HOW TO COMPLETE THIS TASK
Which lines in the data below contain the word "Бухгалтерия"? Copy each of them.

DATASET EXCERPTS
++++++

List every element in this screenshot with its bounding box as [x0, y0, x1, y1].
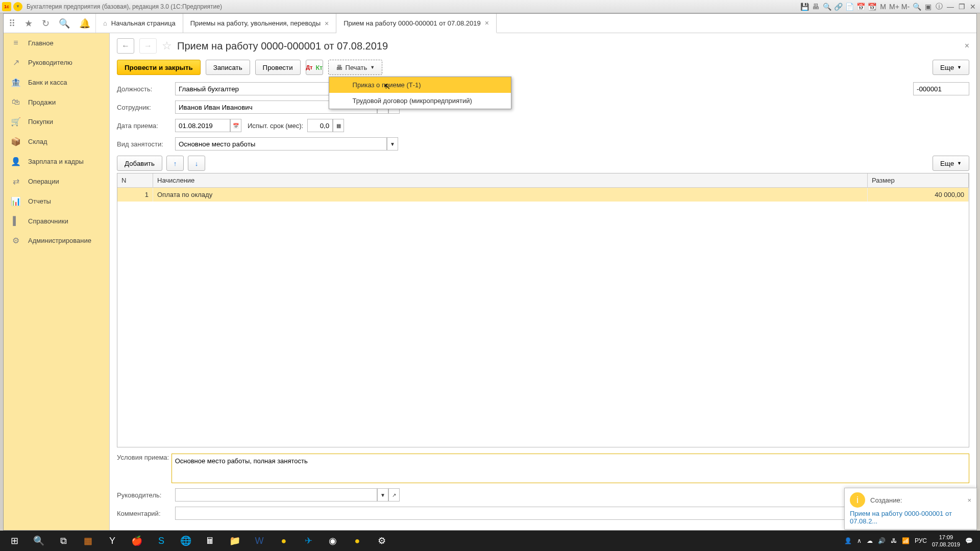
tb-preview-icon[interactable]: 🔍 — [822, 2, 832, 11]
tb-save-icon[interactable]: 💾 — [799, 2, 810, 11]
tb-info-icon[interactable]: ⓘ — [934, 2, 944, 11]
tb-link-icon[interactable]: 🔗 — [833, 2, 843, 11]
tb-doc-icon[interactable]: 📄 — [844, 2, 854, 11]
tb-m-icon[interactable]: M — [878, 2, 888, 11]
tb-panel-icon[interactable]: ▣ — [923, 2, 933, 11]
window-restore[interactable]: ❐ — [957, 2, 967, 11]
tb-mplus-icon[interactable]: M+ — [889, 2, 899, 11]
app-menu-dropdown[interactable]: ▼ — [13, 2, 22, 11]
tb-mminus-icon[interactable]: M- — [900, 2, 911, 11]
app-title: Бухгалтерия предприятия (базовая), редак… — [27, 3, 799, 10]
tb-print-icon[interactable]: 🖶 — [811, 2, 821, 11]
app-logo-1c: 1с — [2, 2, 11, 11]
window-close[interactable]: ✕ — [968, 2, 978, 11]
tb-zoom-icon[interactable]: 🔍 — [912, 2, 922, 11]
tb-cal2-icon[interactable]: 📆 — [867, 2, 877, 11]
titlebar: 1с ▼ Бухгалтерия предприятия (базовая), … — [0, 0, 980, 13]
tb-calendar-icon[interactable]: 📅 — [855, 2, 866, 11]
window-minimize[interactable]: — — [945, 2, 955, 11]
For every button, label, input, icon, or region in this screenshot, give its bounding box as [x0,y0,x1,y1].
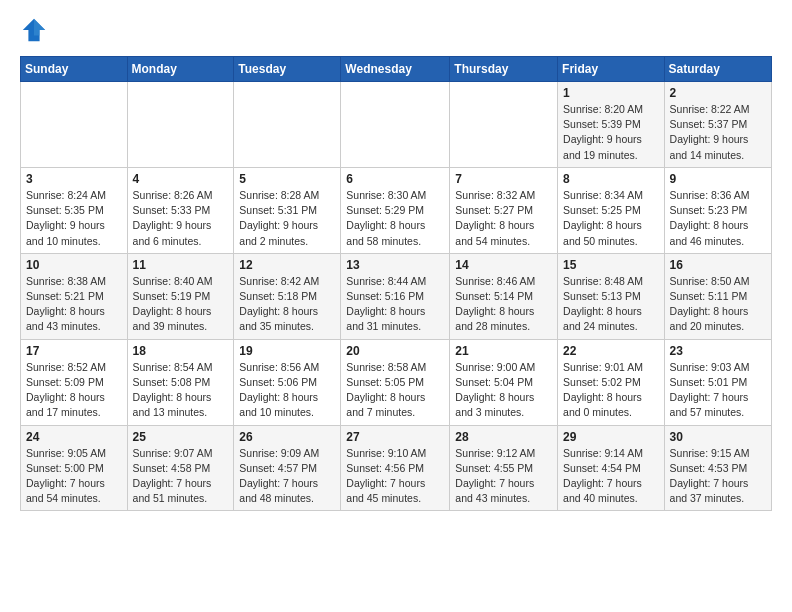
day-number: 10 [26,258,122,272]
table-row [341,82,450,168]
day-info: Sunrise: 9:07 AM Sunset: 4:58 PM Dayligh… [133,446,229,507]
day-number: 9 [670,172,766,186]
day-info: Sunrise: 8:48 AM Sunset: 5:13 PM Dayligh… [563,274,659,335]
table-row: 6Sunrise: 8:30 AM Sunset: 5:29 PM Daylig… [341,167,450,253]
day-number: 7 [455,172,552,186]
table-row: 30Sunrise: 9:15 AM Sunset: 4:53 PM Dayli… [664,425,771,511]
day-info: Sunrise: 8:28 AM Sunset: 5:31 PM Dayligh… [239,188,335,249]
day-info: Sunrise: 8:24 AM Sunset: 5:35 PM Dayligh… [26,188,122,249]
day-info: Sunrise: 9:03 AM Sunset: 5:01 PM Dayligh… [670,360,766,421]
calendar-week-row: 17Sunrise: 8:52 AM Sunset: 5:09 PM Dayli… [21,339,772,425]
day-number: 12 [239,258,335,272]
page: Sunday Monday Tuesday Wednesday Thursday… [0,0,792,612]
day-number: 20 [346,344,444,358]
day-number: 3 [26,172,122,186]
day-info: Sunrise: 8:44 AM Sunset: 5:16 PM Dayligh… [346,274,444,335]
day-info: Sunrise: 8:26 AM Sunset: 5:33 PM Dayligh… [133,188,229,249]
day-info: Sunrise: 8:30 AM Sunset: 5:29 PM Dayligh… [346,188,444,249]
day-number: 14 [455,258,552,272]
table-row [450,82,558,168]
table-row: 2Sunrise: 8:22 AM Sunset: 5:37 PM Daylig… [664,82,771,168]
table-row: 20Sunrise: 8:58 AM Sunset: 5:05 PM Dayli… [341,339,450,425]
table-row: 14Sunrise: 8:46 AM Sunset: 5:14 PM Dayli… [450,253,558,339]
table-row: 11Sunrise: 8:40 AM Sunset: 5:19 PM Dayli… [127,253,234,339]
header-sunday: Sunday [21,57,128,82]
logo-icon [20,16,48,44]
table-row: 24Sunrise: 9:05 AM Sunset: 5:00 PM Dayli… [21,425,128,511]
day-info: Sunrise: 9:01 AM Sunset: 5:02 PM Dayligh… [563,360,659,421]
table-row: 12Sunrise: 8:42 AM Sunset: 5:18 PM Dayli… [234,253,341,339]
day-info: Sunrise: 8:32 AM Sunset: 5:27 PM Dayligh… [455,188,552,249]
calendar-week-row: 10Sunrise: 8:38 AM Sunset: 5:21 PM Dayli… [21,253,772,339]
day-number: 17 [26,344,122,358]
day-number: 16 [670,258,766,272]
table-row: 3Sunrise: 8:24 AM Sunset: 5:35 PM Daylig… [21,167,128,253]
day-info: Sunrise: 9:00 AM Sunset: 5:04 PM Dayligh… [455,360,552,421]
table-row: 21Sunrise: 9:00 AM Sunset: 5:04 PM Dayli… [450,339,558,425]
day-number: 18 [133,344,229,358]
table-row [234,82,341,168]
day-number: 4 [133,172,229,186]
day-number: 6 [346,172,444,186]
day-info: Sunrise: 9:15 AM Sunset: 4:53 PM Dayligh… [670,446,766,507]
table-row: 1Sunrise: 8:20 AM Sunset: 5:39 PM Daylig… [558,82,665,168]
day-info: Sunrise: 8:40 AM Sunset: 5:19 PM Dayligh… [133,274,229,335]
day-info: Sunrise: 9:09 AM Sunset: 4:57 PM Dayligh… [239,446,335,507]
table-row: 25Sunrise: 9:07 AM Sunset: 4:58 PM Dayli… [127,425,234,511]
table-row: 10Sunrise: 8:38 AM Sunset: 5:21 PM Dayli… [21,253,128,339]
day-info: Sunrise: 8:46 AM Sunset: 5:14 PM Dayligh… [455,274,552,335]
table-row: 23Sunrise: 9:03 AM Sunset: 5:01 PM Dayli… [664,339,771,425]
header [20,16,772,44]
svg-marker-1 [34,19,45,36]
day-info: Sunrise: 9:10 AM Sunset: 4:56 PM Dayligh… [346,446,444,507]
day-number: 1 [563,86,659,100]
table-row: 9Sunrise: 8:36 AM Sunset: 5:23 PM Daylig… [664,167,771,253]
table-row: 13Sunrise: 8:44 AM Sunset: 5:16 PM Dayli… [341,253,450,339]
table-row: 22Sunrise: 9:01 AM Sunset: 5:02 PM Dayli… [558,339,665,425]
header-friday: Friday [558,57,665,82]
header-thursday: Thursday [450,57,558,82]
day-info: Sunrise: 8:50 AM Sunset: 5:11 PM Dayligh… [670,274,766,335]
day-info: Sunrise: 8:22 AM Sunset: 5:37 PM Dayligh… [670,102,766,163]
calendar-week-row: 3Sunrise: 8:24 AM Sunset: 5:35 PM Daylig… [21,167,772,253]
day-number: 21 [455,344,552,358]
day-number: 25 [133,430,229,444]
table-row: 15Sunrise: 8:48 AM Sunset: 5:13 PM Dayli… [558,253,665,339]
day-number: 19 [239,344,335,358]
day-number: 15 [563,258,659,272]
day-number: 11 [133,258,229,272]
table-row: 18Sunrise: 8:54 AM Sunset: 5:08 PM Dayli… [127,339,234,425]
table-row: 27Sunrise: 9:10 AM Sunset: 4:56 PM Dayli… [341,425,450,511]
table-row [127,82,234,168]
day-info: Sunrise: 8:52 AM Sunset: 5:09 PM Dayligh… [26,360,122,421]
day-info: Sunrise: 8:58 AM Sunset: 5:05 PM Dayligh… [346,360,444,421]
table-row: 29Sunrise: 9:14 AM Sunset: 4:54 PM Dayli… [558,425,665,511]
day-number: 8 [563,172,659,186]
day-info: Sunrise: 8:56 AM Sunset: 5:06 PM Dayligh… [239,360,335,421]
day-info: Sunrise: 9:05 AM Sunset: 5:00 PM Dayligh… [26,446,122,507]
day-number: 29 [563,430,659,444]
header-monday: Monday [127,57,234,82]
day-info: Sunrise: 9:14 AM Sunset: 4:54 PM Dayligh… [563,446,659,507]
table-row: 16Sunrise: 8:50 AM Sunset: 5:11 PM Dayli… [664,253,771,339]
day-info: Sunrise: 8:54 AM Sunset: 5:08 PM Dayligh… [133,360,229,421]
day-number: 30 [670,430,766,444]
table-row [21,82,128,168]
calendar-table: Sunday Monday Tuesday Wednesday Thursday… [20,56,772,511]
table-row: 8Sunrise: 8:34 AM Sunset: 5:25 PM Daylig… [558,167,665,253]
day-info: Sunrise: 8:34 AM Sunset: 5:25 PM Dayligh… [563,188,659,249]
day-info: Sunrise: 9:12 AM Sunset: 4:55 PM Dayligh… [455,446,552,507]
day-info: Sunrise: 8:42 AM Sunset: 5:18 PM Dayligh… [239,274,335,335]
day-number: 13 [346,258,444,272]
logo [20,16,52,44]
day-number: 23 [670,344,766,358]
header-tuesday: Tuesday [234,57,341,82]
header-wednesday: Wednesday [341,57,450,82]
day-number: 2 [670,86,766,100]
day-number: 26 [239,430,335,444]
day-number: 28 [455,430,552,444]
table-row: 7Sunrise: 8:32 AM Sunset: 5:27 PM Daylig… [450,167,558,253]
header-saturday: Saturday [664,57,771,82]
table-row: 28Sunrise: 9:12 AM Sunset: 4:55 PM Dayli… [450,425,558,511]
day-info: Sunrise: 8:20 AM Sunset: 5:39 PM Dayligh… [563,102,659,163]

++++++

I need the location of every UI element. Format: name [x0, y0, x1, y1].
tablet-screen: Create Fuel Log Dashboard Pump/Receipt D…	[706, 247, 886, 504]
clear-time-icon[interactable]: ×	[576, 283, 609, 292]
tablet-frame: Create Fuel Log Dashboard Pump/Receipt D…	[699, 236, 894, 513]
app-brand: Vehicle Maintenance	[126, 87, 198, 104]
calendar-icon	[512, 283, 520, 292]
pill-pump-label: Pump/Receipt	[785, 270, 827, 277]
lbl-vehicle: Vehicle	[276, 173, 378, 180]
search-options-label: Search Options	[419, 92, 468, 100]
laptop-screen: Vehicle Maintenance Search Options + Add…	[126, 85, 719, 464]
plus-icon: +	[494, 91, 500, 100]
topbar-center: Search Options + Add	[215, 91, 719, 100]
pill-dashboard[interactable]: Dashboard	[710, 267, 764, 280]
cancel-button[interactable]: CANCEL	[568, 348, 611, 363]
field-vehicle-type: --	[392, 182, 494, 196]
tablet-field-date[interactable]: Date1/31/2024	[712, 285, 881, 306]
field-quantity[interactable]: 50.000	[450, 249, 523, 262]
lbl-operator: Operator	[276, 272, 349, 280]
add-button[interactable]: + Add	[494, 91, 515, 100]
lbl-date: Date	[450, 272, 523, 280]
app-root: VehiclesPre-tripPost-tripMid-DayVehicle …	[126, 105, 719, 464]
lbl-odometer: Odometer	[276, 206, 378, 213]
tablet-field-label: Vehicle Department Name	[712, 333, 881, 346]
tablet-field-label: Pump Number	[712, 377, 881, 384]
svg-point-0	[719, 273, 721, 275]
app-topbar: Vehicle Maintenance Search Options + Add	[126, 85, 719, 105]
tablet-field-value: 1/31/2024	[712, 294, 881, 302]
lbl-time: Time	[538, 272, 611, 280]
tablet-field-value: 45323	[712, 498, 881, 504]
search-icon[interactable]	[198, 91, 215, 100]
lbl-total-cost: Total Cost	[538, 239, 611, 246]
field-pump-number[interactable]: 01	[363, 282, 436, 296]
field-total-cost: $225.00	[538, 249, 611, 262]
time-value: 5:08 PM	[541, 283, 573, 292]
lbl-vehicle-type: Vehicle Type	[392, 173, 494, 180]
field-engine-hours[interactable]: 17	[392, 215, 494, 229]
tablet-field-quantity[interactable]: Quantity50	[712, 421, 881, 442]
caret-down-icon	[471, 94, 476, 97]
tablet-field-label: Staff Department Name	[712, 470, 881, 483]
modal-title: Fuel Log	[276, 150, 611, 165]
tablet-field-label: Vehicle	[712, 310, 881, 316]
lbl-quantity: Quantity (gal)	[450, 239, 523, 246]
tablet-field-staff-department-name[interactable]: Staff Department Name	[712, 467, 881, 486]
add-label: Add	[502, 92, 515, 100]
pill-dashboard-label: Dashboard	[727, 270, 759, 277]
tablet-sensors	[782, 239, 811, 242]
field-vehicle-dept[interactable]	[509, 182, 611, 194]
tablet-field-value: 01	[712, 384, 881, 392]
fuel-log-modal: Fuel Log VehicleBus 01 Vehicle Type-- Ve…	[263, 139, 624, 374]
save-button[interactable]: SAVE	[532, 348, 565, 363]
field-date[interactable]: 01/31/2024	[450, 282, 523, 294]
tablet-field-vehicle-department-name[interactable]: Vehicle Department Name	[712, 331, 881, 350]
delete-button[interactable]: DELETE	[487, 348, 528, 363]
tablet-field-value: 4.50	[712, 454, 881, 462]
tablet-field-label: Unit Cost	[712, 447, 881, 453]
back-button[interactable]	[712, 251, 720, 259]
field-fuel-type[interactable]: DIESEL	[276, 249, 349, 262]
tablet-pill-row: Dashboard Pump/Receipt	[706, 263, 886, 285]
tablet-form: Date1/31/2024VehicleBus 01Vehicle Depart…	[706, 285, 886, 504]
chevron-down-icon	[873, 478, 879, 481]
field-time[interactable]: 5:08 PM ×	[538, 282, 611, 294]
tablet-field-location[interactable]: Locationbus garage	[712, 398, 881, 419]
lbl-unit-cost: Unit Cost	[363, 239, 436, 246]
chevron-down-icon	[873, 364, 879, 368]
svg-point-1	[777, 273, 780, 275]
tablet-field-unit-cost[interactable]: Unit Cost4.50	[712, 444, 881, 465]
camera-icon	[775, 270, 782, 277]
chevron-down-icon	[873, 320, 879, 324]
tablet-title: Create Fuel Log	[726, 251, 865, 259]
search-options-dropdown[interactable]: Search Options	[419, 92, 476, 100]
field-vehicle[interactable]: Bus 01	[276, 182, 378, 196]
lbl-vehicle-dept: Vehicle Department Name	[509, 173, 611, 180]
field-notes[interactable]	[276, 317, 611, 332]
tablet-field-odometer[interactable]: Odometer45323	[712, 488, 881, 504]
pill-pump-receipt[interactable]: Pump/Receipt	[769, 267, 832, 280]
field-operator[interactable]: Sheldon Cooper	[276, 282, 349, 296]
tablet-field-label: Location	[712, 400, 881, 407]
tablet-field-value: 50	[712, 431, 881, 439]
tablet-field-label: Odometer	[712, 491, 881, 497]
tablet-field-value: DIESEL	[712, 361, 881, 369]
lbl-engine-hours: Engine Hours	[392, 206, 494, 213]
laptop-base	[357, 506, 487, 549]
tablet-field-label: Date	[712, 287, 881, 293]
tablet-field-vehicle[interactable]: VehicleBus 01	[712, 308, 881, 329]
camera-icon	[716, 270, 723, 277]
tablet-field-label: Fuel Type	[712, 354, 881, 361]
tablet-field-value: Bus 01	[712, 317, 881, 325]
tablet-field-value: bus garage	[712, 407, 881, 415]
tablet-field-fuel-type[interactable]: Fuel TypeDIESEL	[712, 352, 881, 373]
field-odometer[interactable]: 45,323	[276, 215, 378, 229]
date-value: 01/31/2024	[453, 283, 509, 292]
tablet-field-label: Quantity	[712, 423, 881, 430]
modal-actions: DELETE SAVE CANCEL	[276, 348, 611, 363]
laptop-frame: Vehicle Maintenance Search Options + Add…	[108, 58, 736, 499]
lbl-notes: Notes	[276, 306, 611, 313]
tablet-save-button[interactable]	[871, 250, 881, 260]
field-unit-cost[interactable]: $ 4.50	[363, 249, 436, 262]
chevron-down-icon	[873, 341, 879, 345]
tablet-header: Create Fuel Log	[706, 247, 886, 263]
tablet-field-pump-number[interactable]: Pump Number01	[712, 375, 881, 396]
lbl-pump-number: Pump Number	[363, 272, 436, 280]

++++++

ANSWER TO THIS PROBLEM
app-title: Бухгалтерия предприятия (базовая), редак… — [27, 3, 799, 10]
titlebar: 1с ▼ Бухгалтерия предприятия (базовая), … — [0, 0, 980, 13]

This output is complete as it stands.